--- START ---

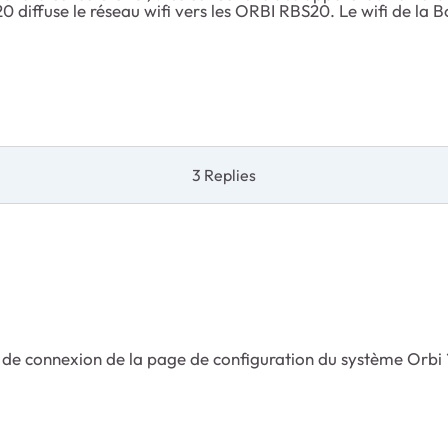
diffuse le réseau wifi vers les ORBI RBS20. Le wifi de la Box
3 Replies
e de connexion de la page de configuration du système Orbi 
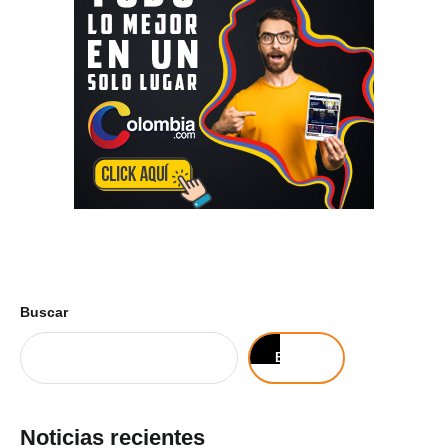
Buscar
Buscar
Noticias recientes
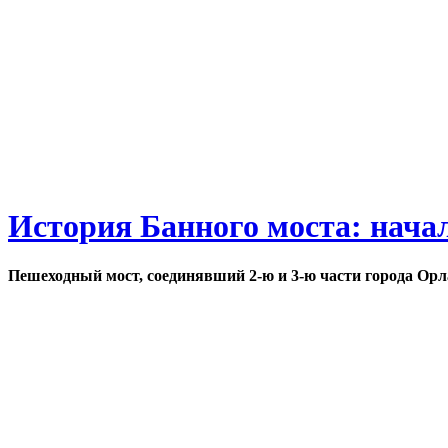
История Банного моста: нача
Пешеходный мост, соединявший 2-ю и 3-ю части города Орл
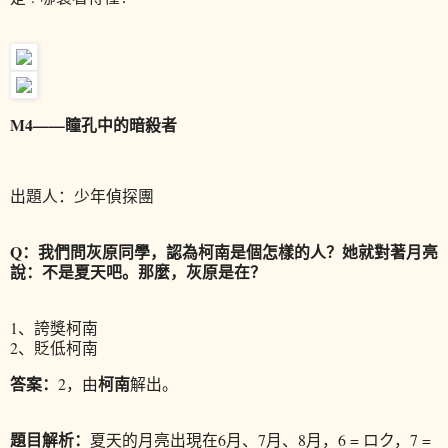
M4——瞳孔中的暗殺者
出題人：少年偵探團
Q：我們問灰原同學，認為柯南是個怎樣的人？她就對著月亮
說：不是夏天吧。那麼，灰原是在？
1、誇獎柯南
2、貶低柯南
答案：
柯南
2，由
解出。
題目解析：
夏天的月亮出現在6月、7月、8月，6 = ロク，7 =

--- END ---
--- START ---

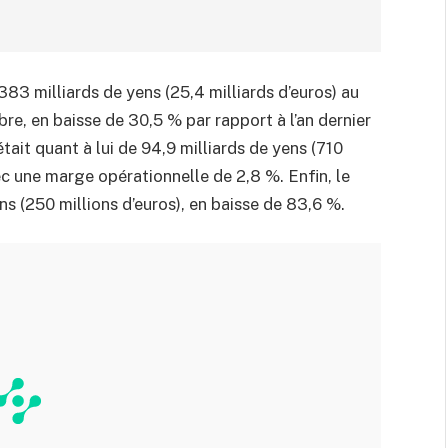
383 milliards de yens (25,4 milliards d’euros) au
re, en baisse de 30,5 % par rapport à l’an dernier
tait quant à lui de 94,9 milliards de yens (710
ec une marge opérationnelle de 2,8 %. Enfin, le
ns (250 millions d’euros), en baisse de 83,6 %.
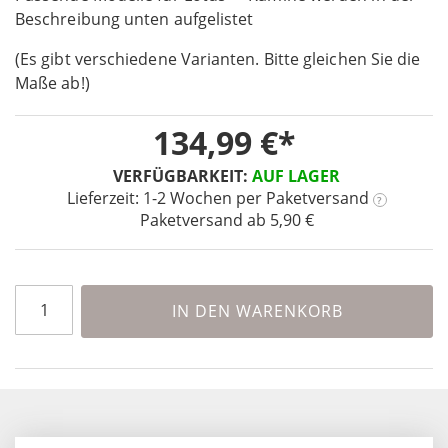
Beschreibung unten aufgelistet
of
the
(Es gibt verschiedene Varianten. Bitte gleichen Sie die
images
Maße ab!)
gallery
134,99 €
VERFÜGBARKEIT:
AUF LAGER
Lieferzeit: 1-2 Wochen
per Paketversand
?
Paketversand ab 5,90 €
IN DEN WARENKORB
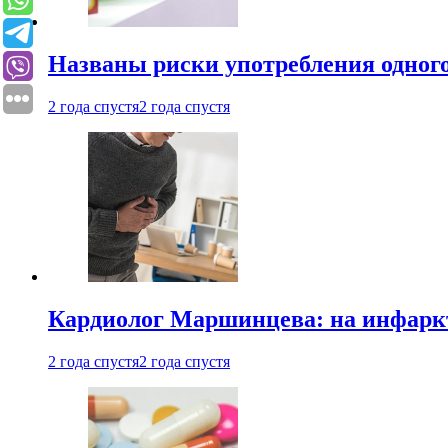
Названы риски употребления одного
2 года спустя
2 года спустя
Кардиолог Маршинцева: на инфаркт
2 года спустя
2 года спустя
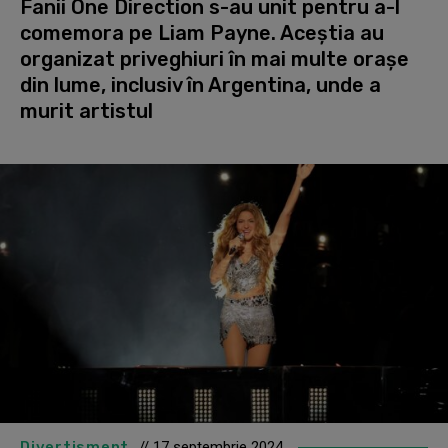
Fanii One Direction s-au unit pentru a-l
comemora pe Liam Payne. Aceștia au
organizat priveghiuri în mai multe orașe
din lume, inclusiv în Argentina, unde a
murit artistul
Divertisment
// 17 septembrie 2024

--- END ---
--- START ---

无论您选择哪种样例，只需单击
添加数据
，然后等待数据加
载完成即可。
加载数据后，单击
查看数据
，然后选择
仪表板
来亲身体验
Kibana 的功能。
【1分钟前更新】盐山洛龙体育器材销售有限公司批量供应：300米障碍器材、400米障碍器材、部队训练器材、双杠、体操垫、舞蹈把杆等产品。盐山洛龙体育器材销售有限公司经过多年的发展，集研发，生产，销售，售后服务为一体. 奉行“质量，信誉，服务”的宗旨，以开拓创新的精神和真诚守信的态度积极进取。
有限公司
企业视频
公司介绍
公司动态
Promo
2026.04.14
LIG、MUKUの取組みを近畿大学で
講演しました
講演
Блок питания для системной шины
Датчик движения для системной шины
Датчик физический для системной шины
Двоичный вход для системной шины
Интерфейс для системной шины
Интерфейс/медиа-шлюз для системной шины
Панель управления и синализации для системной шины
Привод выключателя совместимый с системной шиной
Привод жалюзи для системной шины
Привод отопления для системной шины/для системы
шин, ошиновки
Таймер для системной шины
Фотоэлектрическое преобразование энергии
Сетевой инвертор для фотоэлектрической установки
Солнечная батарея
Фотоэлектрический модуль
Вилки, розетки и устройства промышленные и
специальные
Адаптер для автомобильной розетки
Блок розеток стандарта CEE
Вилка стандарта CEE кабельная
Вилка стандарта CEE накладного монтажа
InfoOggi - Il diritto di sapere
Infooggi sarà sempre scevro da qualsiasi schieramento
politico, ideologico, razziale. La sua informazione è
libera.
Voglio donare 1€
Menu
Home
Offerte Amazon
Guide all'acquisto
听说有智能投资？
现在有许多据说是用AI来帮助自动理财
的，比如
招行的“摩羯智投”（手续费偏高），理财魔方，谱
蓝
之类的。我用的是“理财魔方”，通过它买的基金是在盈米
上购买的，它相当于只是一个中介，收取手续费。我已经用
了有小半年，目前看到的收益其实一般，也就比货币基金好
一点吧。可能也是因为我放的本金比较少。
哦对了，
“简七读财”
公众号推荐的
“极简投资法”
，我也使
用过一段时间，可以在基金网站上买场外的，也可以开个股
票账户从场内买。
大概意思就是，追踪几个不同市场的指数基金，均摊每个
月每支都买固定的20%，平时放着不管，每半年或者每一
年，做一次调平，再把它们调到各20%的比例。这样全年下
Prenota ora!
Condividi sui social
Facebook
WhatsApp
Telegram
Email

--- END ---

■ What this task involves
Each line of the data that includes "理财魔方" should be copied.

■ Task solution
招行的“摩羯智投”（手续费偏高），理财魔方，谱
之类的。我用的是“理财魔方”，通过它买的基金是在盈米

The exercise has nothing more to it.